Data entries

********

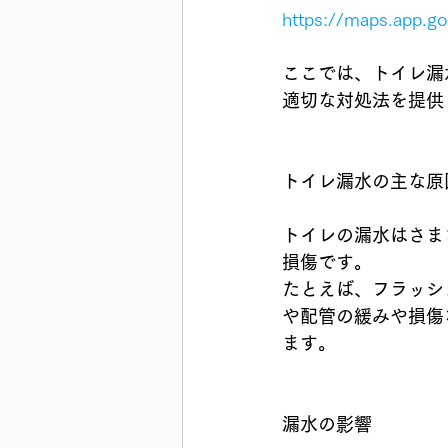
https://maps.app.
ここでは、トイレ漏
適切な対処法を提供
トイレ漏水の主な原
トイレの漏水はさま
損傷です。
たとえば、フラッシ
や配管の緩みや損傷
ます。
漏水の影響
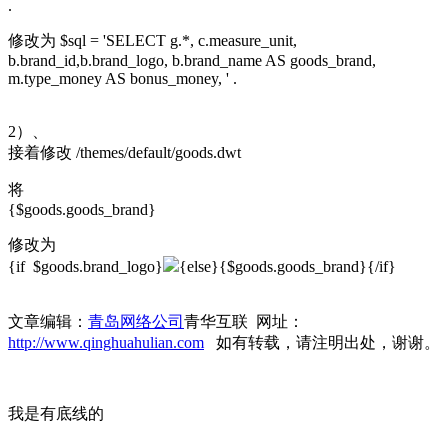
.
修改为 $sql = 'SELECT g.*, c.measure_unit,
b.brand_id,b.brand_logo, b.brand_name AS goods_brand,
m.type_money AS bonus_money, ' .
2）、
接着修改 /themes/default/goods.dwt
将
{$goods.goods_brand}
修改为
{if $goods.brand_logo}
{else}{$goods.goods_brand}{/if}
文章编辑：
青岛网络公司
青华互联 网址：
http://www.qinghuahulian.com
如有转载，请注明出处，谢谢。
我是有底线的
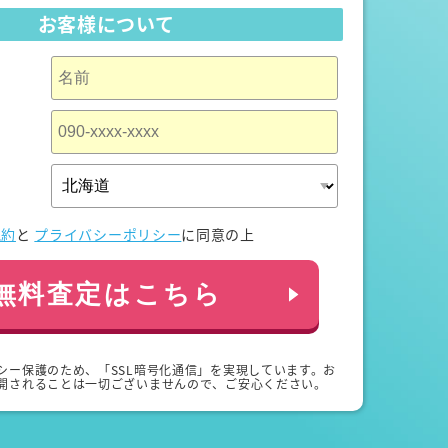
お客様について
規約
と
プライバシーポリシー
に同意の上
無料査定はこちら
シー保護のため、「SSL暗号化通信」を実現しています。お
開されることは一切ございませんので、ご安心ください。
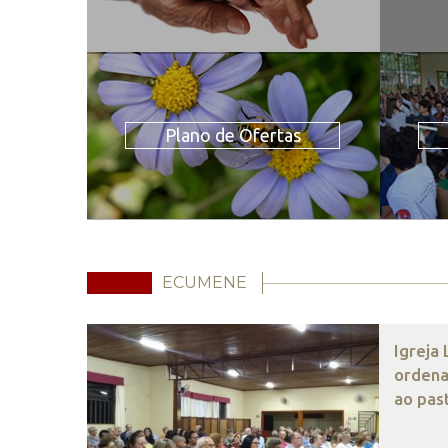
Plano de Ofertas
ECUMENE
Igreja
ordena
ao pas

********

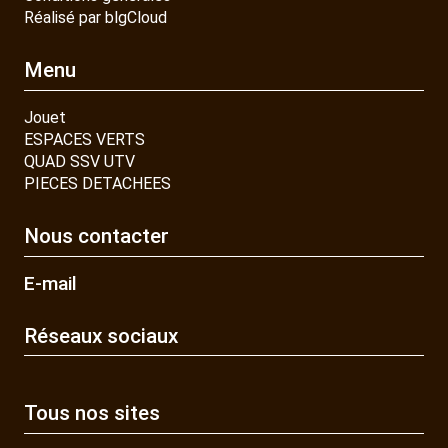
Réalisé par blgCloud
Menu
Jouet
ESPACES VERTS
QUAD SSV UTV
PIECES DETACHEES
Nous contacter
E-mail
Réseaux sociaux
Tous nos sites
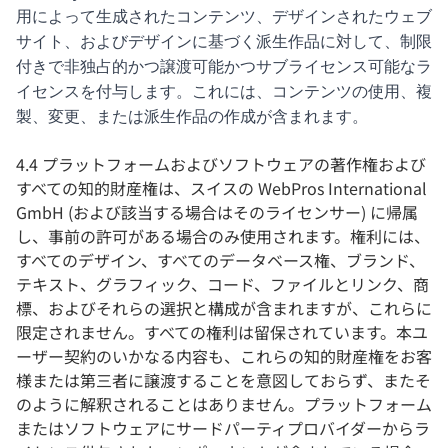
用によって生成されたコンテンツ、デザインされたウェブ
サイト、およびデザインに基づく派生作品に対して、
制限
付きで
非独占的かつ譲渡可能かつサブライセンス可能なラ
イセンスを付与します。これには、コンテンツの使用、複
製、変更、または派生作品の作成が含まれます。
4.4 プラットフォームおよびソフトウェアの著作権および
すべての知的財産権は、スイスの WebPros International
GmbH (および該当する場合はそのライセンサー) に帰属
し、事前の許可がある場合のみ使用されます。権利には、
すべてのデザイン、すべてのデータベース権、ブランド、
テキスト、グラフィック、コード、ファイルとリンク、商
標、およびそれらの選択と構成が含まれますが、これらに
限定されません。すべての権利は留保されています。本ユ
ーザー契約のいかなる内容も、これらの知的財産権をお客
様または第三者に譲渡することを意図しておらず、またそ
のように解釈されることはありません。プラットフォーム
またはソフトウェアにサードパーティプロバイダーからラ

********

■ YOUR OBJECTIVE:
Give back exactly the lines above starting at the line where "すべての知的財産権は、スイスの WebPros International" appears and ending at the line where "またはソフトウェアにサードパーティプロバイダーからラ" appears, both included, with no other lines.

■ YOUR RESPONSE:
すべての知的財産権は、スイスの WebPros International
GmbH (および該当する場合はそのライセンサー) に帰属
し、事前の許可がある場合のみ使用されます。権利には、
すべてのデザイン、すべてのデータベース権、ブランド、
テキスト、グラフィック、コード、ファイルとリンク、商
標、およびそれらの選択と構成が含まれますが、これらに
限定されません。すべての権利は留保されています。本ユ
ーザー契約のいかなる内容も、これらの知的財産権をお客
様または第三者に譲渡することを意図しておらず、またそ
のように解釈されることはありません。プラットフォーム
またはソフトウェアにサードパーティプロバイダーからラ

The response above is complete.